* _EXERCISE PROMPT_
Return, from the listing that follows, each line containing the word "Москва".

* _DATA TO EXAMINE_
+ + +

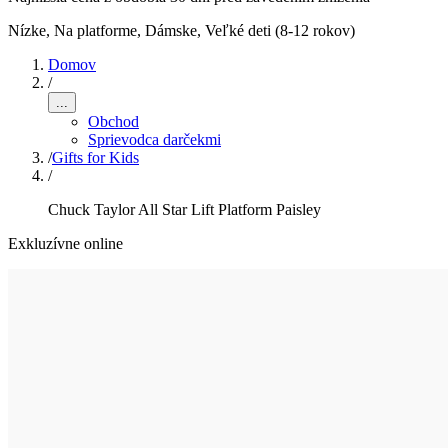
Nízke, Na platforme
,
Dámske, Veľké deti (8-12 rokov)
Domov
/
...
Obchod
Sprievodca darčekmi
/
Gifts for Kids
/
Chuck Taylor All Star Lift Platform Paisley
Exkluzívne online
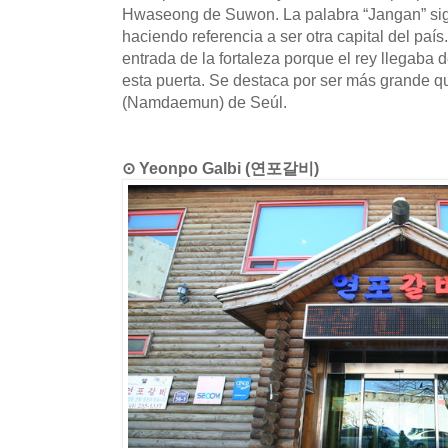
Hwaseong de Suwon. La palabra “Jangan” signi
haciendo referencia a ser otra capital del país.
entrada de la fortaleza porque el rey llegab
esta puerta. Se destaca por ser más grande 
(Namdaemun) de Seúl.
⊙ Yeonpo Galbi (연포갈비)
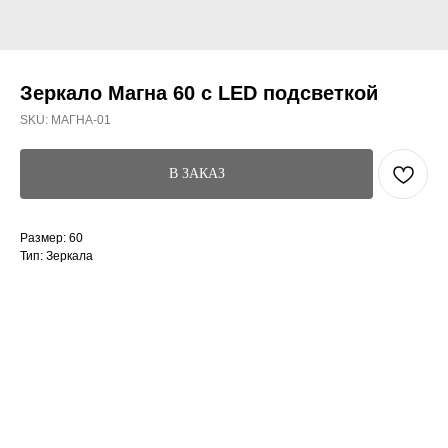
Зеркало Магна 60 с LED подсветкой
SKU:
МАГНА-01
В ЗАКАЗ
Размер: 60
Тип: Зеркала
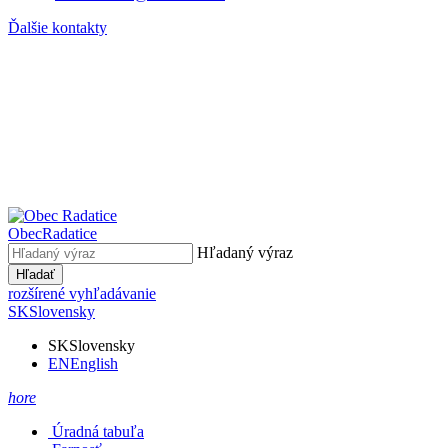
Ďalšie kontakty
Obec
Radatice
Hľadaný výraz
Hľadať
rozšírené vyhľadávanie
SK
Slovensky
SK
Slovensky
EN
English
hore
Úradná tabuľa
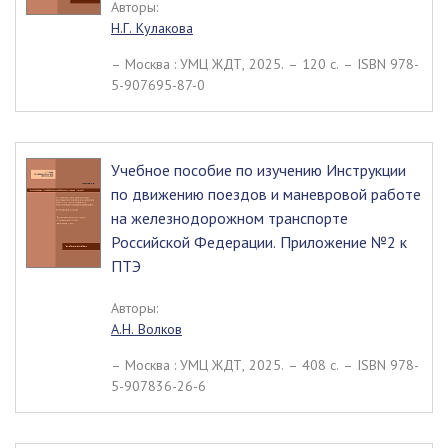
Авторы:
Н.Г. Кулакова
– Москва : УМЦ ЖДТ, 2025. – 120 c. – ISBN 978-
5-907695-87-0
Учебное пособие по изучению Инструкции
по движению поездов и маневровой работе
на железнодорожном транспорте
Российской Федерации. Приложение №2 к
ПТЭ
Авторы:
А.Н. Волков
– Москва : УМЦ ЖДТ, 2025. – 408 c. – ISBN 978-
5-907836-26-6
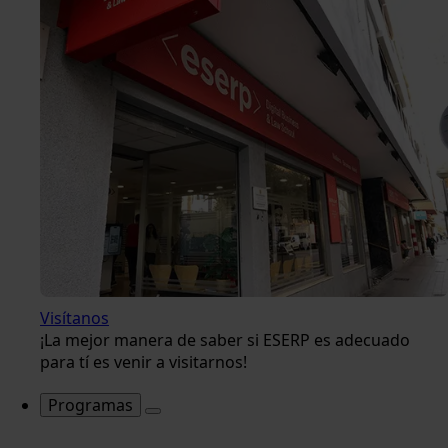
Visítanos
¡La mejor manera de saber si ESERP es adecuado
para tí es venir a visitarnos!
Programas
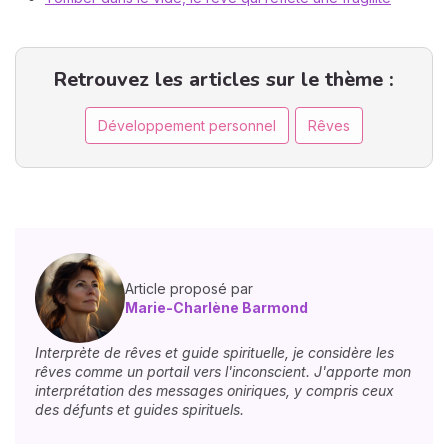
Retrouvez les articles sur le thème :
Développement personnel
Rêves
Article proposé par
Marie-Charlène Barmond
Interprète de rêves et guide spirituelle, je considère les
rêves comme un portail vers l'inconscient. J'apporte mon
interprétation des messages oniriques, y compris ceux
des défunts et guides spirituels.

+ + +

* _FINAL ANSWER_
– Москва : УМЦ ЖДТ, 2025. – 120 c. – ISBN 978-
– Москва : УМЦ ЖДТ, 2025. – 408 c. – ISBN 978-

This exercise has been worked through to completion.